Regarding the structure of the thin film formed on the substrate, X-ray diffraction (XD) measurement and X-ray electron spectroscopic analysis (XP
S) and the composition of the thin film was confirmed by X-ray electron spectroscopy (XPS). The optical property of the formed thin film was measured by a transmission spectrum with a spectrophotometer. For the measurement of the transmittance, the borosilicate glass plate used as the substrate was used as a blank.

Evaluation items ; (1) Optical bandgap energy Eg; As described above, the relationship between the optical energy and the absorption function was obtained by experiment, and Y = 0 ((hνα) ² = 0) was extrapolated to the linear part. Eg was determined.

(2) Color of thin film: The appearance was visually evaluated.

(3) Absorption edge wavelength: The transmission spectrum of the obtained thin film was measured at measurement wavelengths of 3200 to 300 nm, the horizontal axis represents the measurement wavelength, and the vertical axis represents the transmittance to obtain the transmittance. From the obtained spectrum, the linear portion from the portion where absorption was started was extended, and the value of the wavelength intersecting the x axis was taken as the absorption edge wavelength.

The above evaluations were performed, and the results are also shown in Table 1.

[0050]

[Table 1] From these results, according to the composite thin film and the method for forming a thin film of the present invention, it is possible to form a thin film of a desired Eg on the substrate in the range of Eg of 1.2 eV to 3.2 eV, and further form a thin film in a desired color. It turned out to be possible. Further, according to the composite thin film of the present invention, as can be seen from the above results, it can be used as a selective transmission film that blocks arbitrary visible light.

[0051]

As described above, according to the composite thin film of the present invention, a thin film of a compound having a desired band gap and color can be easily produced depending on the composition ratio of the nitrogen compound and the oxygen compound of the composite thin film. .

Further, according to the thin film forming method of the present invention, a nitrogen compound thin film or a nitrogen compound and oxygen can be obtained by arbitrarily selecting a plasma gas as at least one plasma gas of nitrogen, oxygen and argon.
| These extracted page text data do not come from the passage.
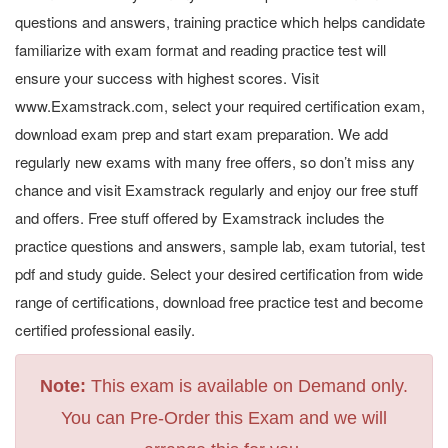
questions and answers, training practice which helps candidate
familiarize with exam format and reading practice test will
ensure your success with highest scores. Visit
www.Examstrack.com, select your required certification exam,
download exam prep and start exam preparation. We add
regularly new exams with many free offers, so don’t miss any
chance and visit Examstrack regularly and enjoy our free stuff
and offers. Free stuff offered by Examstrack includes the
practice questions and answers, sample lab, exam tutorial, test
pdf and study guide. Select your desired certification from wide
range of certifications, download free practice test and become
certified professional easily.
Note:
This exam is available on Demand only.
You can Pre-Order this Exam and we will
A thin film composed of a compound can be formed. Further, in the sputtering method, it is easy to introduce the plasma gas into the processing system while changing the plasma gas to a desired ratio. Therefore, by changing the mixing ratio of the mixed plasma gas of nitrogen and oxygen, the desired optical band similar to the above can be obtained. Thin films of compounds having gap energy and color can be produced. In addition, since the sputtering method can form a film at a low temperature and can form a large area, the material of the substrate to be formed is not restricted as compared with the conventional one, and the above-mentioned film forming method is industrially used. Can be used.

Further, by changing the composition ratio of the plasma gas with time, thin films having different compositions or thin films having a multi-layered structure having different compositions can be easily formed on the substrate.
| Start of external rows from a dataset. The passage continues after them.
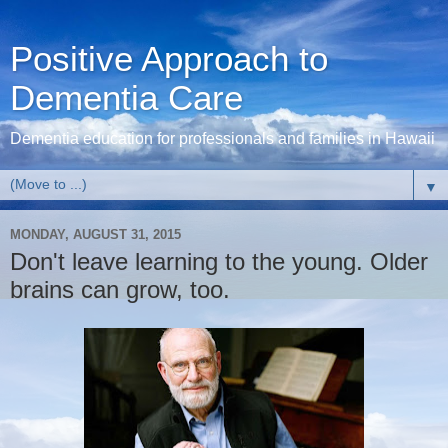
Positive Approach to
Dementia Care
Dementia education for professionals and families in Hawaii
▼
MONDAY, AUGUST 31, 2015
Don't leave learning to the young. Older
brains can grow, too.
[Brief description of drawings]

FIG. 1 is a diagram showing an outline of an apparatus configuration used in a high frequency sputtering method according to the present invention.
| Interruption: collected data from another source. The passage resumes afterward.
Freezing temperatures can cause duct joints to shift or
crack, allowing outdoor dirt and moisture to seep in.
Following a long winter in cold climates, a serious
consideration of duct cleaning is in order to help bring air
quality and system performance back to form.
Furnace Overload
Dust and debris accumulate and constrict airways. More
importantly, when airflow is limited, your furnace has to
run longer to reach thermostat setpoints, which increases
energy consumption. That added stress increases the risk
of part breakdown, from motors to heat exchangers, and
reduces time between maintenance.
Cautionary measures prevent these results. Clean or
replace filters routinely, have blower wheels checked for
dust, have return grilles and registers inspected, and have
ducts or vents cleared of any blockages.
FIG. 2 is a diagram showing an outline of an apparatus configuration used in a high frequency magnetron sputtering method according to the present invention.

[Explanation of reference numerals] 1 substrate, 2 target, 3 gas inlet, 4 magnet, 5 sputtering chamber, 6 plasma gas.

Claims (4)

[Claims] 1. A composite thin film comprising a nitrogen compound and an oxygen compound. 2. The composite thin film according to claim 1, wherein the nitrogen compound is zinc nitride and the oxygen compound is zinc oxide. 3. A method for forming a thin film, comprising forming a nitrogen compound thin film or a thin film containing a nitrogen compound and an oxygen compound by a sputtering method using at least one plasma gas of nitrogen, oxygen and argon. 4. The thin film forming method according to claim 3, wherein the nitrogen compound is zinc nitride and the oxygen compound is zinc oxide.